Update, 15.04., 13.15 Uhr:
Bundeskanzlerin Angela Merkel hat soeben erklärt, dass dem Antrag auf Strafverfolgung nach §103 StGB stattgeben wurde. Der Weg der Rechtsstaatlichkeit solle eingehalten werden, Richter hätten zu entscheiden, nicht die Regierung. Allerdings solle der §103 StGB (Beleidigung eines ausländischen Staatsorgans) abgeschafft werden.
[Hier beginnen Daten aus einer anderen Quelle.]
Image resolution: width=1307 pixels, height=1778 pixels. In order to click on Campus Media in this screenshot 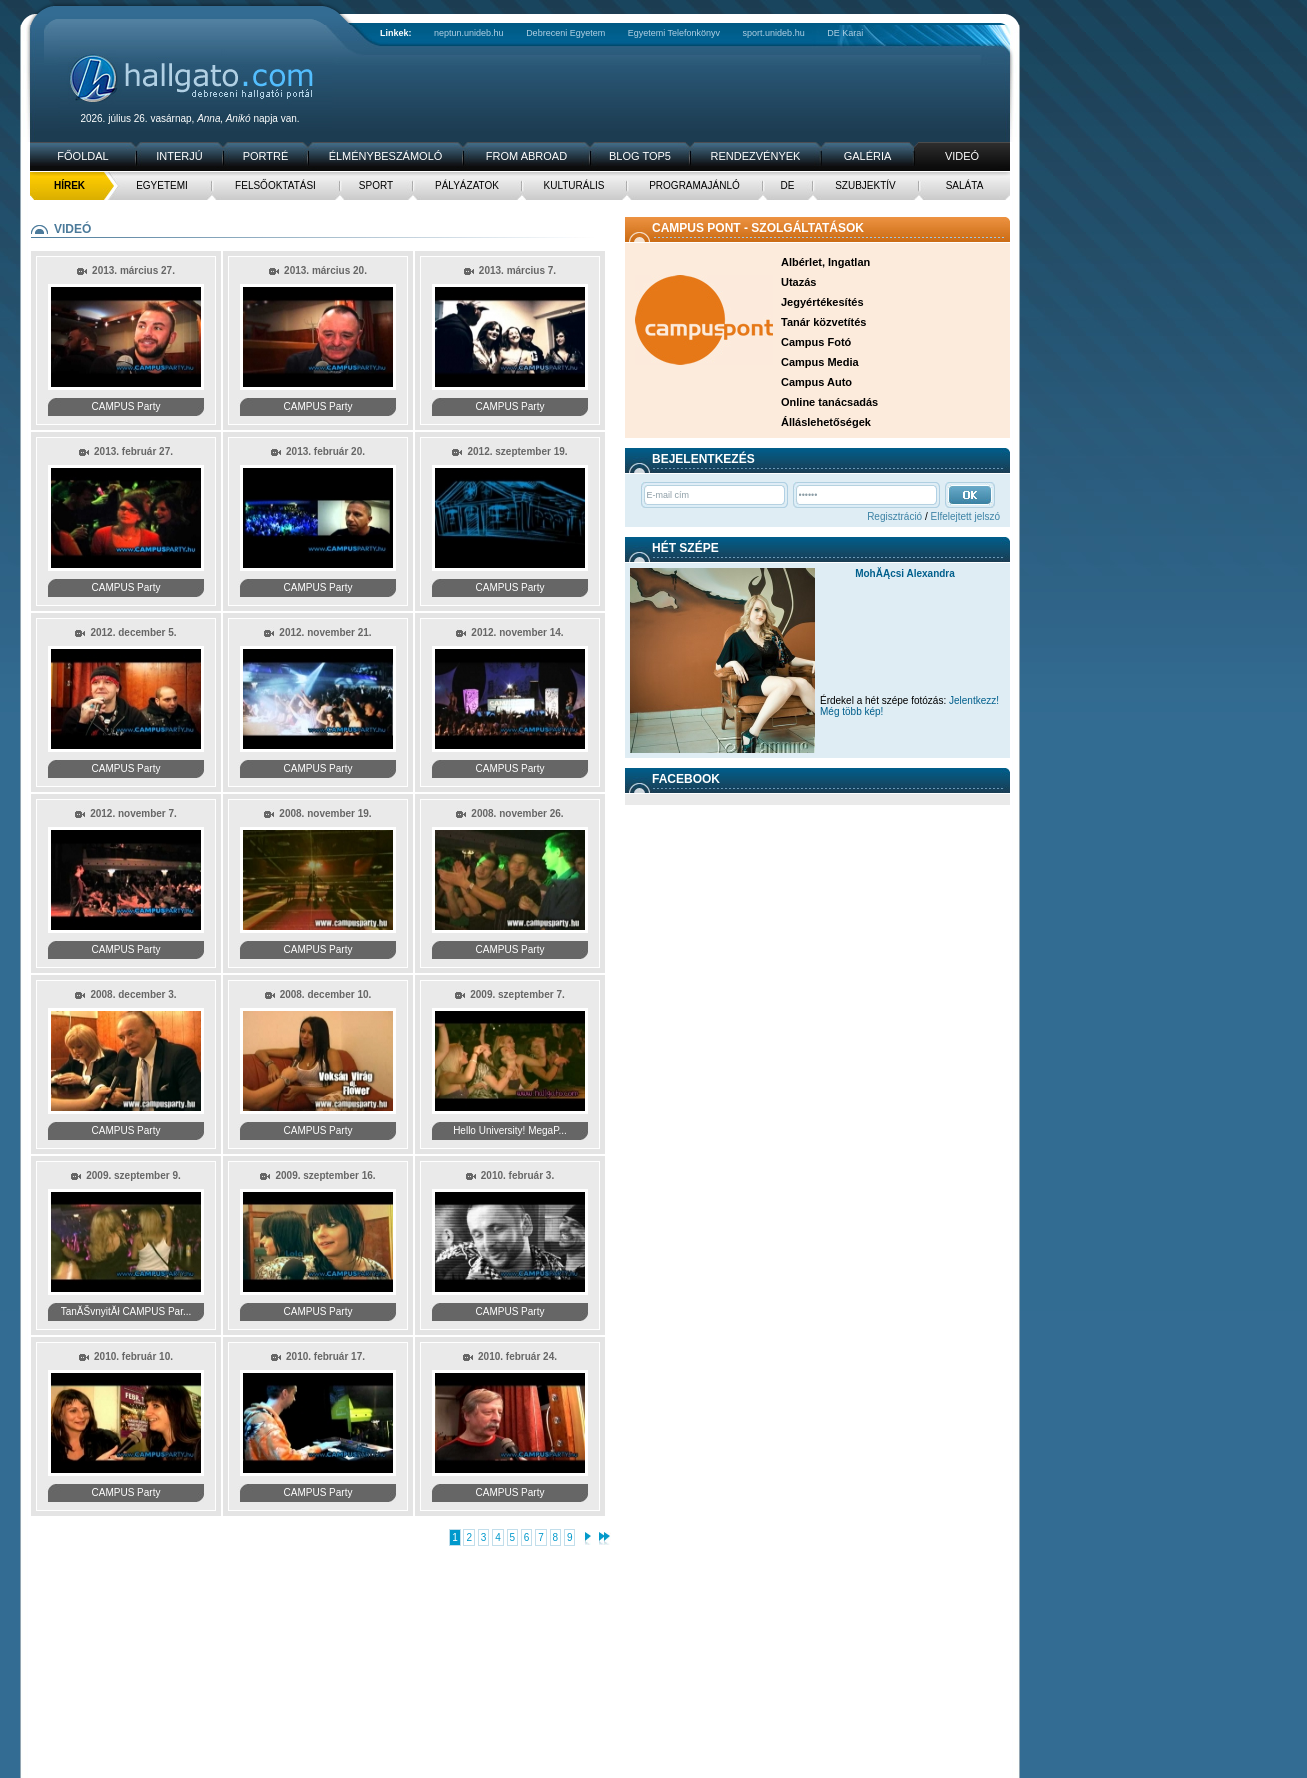, I will do `click(820, 362)`.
Update, 04.10., 16.30 Uhr:
Die Staatsanwaltschaft Mainz hat bekannt gegeben, dass sie die Ermittlungen nach §103 StGB im Fall Böhmermann eingestellt hat: "Nach dem Ergebnis der Ermittlungen waren strafbare Handlungen nicht mit der erforderlichen Sicherheit nachzuweisen." Die Ermittler sehen das Werk von der Kunstfreiheit gedeckt. Offen ist hingegen noch die zivilrechtliche Klage Erdogans, die im November verhandelt wird.